I’m using function calling in the following way. This implementation is very simple and currently helps me a lot.

(service, settings) = kernel.get_llm_service()

settings.tool_choice = "auto"
settings.function_call_behavior = FunctionCallBehavior.AutoInvokeKernelFunctions()

result = await service.get_chat_message_contents(
    chat_history=chat_history,
    settings=settings,
    kernel=kernel.kernel,
    arguments=KernelArguments(settings=settings),
)

print(content = result[0].inner_content)

However, in cases where I want to achieve the following use case, the generative AI ends up generating the final response each time, which significantly increases the processing time.

  1. Execute a function call for preprocessing to retrieve specific data in advance (the goal is to gather data from various unspecified sources).
  2. Execute a function call to invoke multiple APIs for auditing the retrieved data.
  3. Execute the final function call.

This is an extreme example, but the point is that the current approach is sufficient for generating responses at step 3. However, for more complex workflows, at steps 1 and 2, response generation is not necessary; only the external data obtained through function calls is needed.

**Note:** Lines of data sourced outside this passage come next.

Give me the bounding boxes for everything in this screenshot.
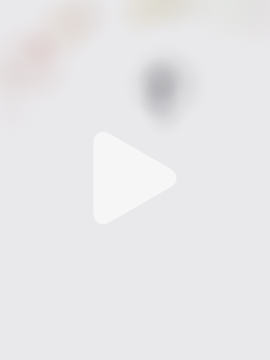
button[interactable]: Play video	[94, 124, 186, 232]
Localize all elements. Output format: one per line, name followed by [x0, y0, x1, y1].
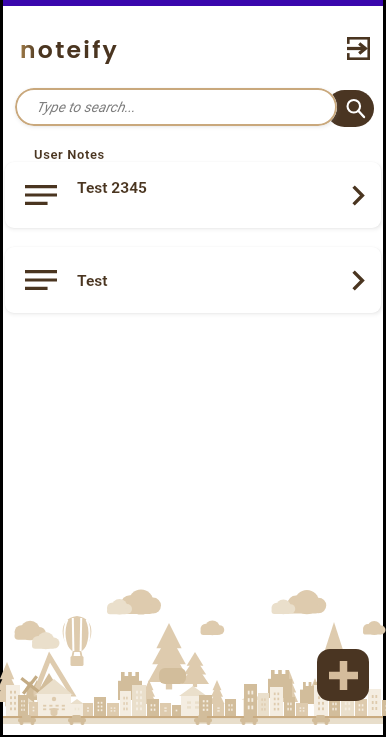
staticText: noteify: [20, 33, 120, 66]
staticText: Type to search...: [36, 99, 136, 115]
staticText: Test 2345: [77, 179, 147, 197]
button[interactable]: Search: [326, 90, 374, 127]
button[interactable]: Add note: [317, 649, 369, 701]
staticText: Test: [77, 272, 108, 290]
staticText: User Notes: [34, 147, 105, 162]
button[interactable]: Type to search...: [15, 88, 337, 126]
button[interactable]: Test 2345: [5, 162, 381, 228]
button[interactable]: Logout: [340, 30, 376, 66]
button[interactable]: Test: [5, 247, 381, 313]
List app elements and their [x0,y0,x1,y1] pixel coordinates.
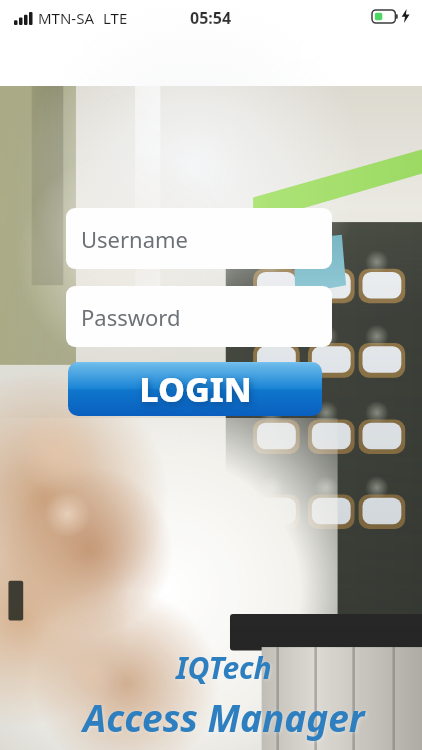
staticText: LTE [103,8,128,28]
staticText: Password [81,302,181,332]
button[interactable]: Username [66,208,332,269]
staticText: 05:54 [190,7,232,29]
button[interactable]: Password [66,286,332,347]
staticText: Access Manager [83,692,365,742]
staticText: MTN-SA [38,8,94,28]
staticText: LOGIN [139,366,252,412]
staticText: Username [81,224,189,254]
button[interactable]: LOGIN [68,362,322,416]
staticText: IQTech [176,647,272,688]
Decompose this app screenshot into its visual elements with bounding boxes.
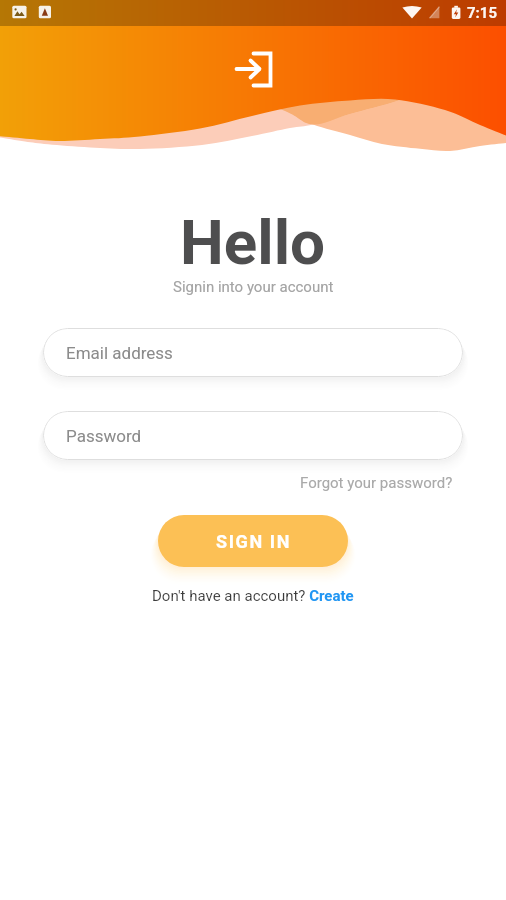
staticText: Email address [66,343,173,363]
staticText: 7:15 [467,4,498,22]
button[interactable]: Don't have an account? Create [152,587,354,605]
staticText: SIGN IN [216,531,291,552]
staticText: Don't have an account? Create [152,587,354,605]
button[interactable]: Login [230,46,276,92]
button[interactable]: Password [43,411,463,460]
staticText: Password [66,426,142,446]
button[interactable]: Email address [43,328,463,377]
staticText: Signin into your account [173,278,334,296]
staticText: Hello [180,206,326,279]
staticText: Forgot your password? [300,474,453,492]
button[interactable]: Forgot your password? [300,474,453,492]
button[interactable]: SIGN IN [158,515,348,567]
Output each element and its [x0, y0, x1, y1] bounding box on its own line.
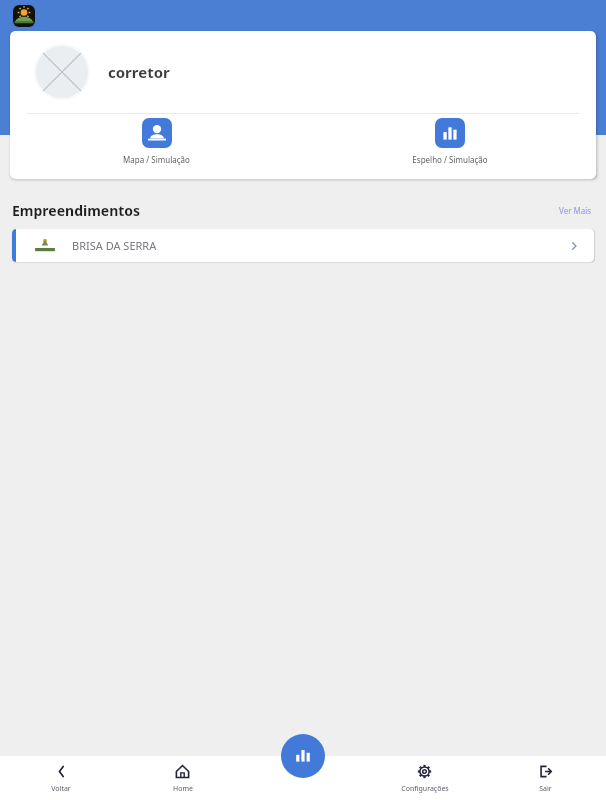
staticText: corretor	[108, 62, 170, 82]
staticText: Home	[173, 784, 193, 794]
button[interactable]: App logo	[13, 5, 35, 27]
staticText: BRISA DA SERRA	[72, 238, 157, 253]
button[interactable]: Sair	[485, 756, 606, 800]
button[interactable]: Configurações	[364, 756, 485, 800]
button[interactable]: BRISA DA SERRA	[12, 229, 594, 262]
other: Abrir	[566, 238, 582, 254]
button[interactable]: Voltar	[0, 756, 122, 800]
button[interactable]: Espelho / Simulação	[303, 114, 596, 179]
staticText: Configurações	[401, 784, 449, 794]
staticText: Mapa / Simulação	[123, 154, 190, 165]
button[interactable]: Ver Mais	[557, 203, 594, 218]
button[interactable]: Home	[122, 756, 243, 800]
staticText: Ver Mais	[559, 205, 592, 216]
button[interactable]: Mapa / Simulação	[10, 114, 303, 179]
staticText: Empreendimentos	[12, 201, 141, 220]
button[interactable]: Simulação	[281, 734, 325, 778]
staticText: Voltar	[51, 784, 71, 794]
staticText: Espelho / Simulação	[412, 154, 488, 165]
staticText: Sair	[539, 784, 552, 794]
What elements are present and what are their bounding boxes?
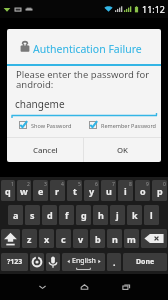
staticText: OK: [117, 145, 129, 156]
button[interactable]: Done: [123, 253, 167, 271]
staticText: t: [73, 185, 77, 197]
staticText: 7: [112, 181, 115, 188]
staticText: n: [112, 233, 118, 245]
button[interactable]: Show Password: [19, 120, 86, 130]
staticText: 1: [11, 181, 14, 188]
button[interactable]: q: [1, 180, 15, 201]
button[interactable]: OK: [84, 138, 161, 162]
staticText: g: [81, 209, 87, 221]
staticText: k: [132, 209, 138, 221]
button[interactable]: w: [17, 180, 31, 201]
button[interactable]: m: [124, 229, 139, 248]
staticText: 5: [78, 181, 81, 188]
staticText: w: [20, 185, 28, 197]
staticText: z: [27, 233, 32, 245]
staticText: s: [30, 209, 35, 221]
button[interactable]: Shift: [1, 229, 20, 248]
staticText: l: [150, 209, 153, 221]
staticText: a: [13, 209, 19, 221]
button[interactable]: e: [33, 180, 48, 201]
staticText: changeme: [15, 97, 65, 111]
staticText: h: [98, 209, 104, 221]
button[interactable]: z: [22, 229, 37, 248]
button[interactable]: k: [127, 205, 142, 225]
button[interactable]: Backspace: [141, 229, 167, 248]
staticText: 8: [129, 181, 132, 188]
button[interactable]: y: [84, 180, 99, 201]
staticText: .: [113, 256, 116, 268]
button[interactable]: Voice input: [46, 253, 60, 271]
staticText: p: [157, 185, 163, 197]
button[interactable]: p: [152, 180, 167, 201]
button[interactable]: s: [25, 205, 40, 225]
staticText: 3: [44, 181, 47, 188]
staticText: j: [116, 209, 119, 221]
staticText: c: [61, 233, 66, 245]
staticText: u: [106, 185, 112, 197]
button[interactable]: x: [39, 229, 54, 248]
staticText: Cancel: [33, 145, 58, 156]
staticText: r: [55, 185, 60, 197]
staticText: 11:12: [142, 3, 166, 15]
button[interactable]: Back: [21, 274, 63, 300]
button[interactable]: Recent apps: [105, 274, 147, 300]
button[interactable]: t: [67, 180, 82, 201]
button[interactable]: j: [110, 205, 125, 225]
staticText: 0: [163, 181, 166, 188]
staticText: 2: [27, 181, 30, 188]
staticText: ?123: [7, 257, 23, 267]
staticText: m: [127, 233, 136, 245]
button[interactable]: r: [50, 180, 65, 201]
button[interactable]: i: [118, 180, 133, 201]
staticText: q: [5, 185, 11, 197]
staticText: Authentication Failure: [33, 42, 142, 56]
button[interactable]: u: [101, 180, 116, 201]
staticText: b: [95, 233, 101, 245]
button[interactable]: l: [144, 205, 159, 225]
button[interactable]: v: [73, 229, 88, 248]
button[interactable]: c: [56, 229, 71, 248]
staticText: v: [78, 233, 84, 245]
button[interactable]: a: [8, 205, 23, 225]
button[interactable]: Remember Password: [89, 120, 161, 130]
button[interactable]: d: [42, 205, 57, 225]
staticText: Remember Password: [101, 122, 156, 129]
button[interactable]: Space: [62, 253, 105, 271]
button[interactable]: .: [107, 253, 121, 271]
button[interactable]: f: [59, 205, 74, 225]
button[interactable]: Home: [63, 274, 105, 300]
button[interactable]: Input options: [30, 253, 44, 271]
staticText: i: [124, 185, 127, 197]
staticText: d: [47, 209, 53, 221]
staticText: 4: [61, 181, 64, 188]
button[interactable]: g: [76, 205, 91, 225]
staticText: 6: [95, 181, 98, 188]
staticText: 9: [146, 181, 149, 188]
button[interactable]: h: [93, 205, 108, 225]
staticText: Show Password: [31, 122, 72, 129]
staticText: Please enter the password for android:: [16, 68, 150, 91]
staticText: o: [140, 185, 146, 197]
staticText: x: [44, 233, 50, 245]
button[interactable]: Cancel: [7, 138, 83, 162]
staticText: e: [38, 185, 44, 197]
staticText: f: [65, 209, 69, 221]
staticText: English: [72, 256, 96, 266]
staticText: y: [89, 185, 95, 197]
button[interactable]: n: [107, 229, 122, 248]
button[interactable]: o: [135, 180, 150, 201]
other: Secure: [20, 41, 30, 52]
button[interactable]: b: [90, 229, 105, 248]
button[interactable]: ?123: [1, 253, 28, 271]
staticText: Done: [136, 257, 155, 267]
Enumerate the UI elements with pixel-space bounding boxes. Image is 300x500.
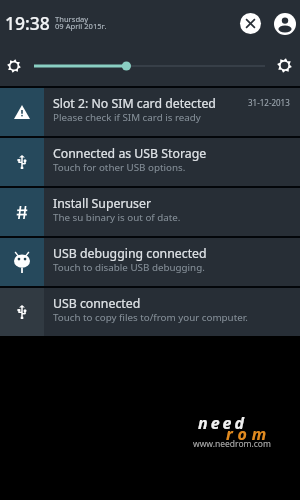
button[interactable]: Auto brightness (3, 55, 24, 76)
staticText: Slot 2: No SIM card detected (53, 95, 216, 112)
staticText: 09 April 2015г. (55, 21, 107, 31)
button[interactable]: Clear all notifications (237, 10, 264, 37)
staticText: USB connected (53, 295, 141, 312)
staticText: USB debugging connected (53, 245, 207, 262)
staticText: 19:38 (5, 11, 50, 35)
staticText: The su binary is out of date. (53, 211, 181, 224)
staticText: rom (226, 423, 272, 445)
staticText: Touch for other USB options. (53, 161, 186, 174)
button[interactable]: Install Superuser (0, 188, 300, 236)
button[interactable]: Slot 2: No SIM card detected (0, 88, 300, 136)
button[interactable]: Brightness slider (30, 57, 270, 75)
staticText: Install Superuser (53, 195, 151, 212)
staticText: Please check if SIM card is ready (53, 111, 201, 124)
staticText: Touch to copy files to/from your compute… (53, 311, 248, 324)
staticText: Connected as USB Storage (53, 145, 207, 162)
button[interactable]: USB debugging connected (0, 238, 300, 286)
button[interactable]: USB connected (0, 288, 300, 336)
button[interactable]: Settings (272, 53, 296, 77)
staticText: 31-12-2013 (248, 97, 290, 108)
staticText: Touch to disable USB debugging. (53, 261, 205, 274)
staticText: need (198, 412, 247, 434)
staticText: Thursday (55, 14, 89, 24)
button[interactable]: Connected as USB Storage (0, 138, 300, 186)
staticText: www.needrom.com (193, 438, 271, 450)
button[interactable]: User profile (271, 10, 298, 37)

In these cases, is it possible with the current functionality to use function calls at steps 1 and 2 without generating the final response, and at step 3, use function calls while also generating the final response with the generative AI?
(Should I use OpenAIChatCompletionBase._process_function_call?)

environment

  • python 3.10
  • semantic-kernel==1.0.3
@markwallace-microsoft markwallace-microsoft added python Pull requests for the Python Semantic Kernel triage labels Jun 28, 2024
@github-actions github-actions bot changed the title New Feature: Python: Isn’t there an option to turn off only the final response generation in FunctionCallBehavior? Python: New Feature: Python: Isn’t there an option to turn off only the final response generation in FunctionCallBehavior? Jun 28, 2024
@nmoeller
Copy link
Contributor

nmoeller commented Jun 28, 2024

There are currently 3 FunctionCallBehaviors Supported :

  1. AutoInvokeKernelFunction() This takes all functions and will execute them Automatically
  2. EnableFunctions(auto_invoke=False) With this you can steer the functions that should be included or excluded and you can use auto_invoke to steer if the call should be processed automatically. When set to False you will get the FunctionCall without the execution.
  3. RequiredFunction() With this you can force the model to do a function call.

I think you are looking for Option 2 here with auto_invoke=False and then you can invoke the functions yourself for step 1 and 2.
For step 3 you can use the llm again.

To invoke the function manually you can use kernel.invoke_from_function_call

Hopefully i've got the question right and could help you. Probably someone from the SK team will take a look later on this issue aswell.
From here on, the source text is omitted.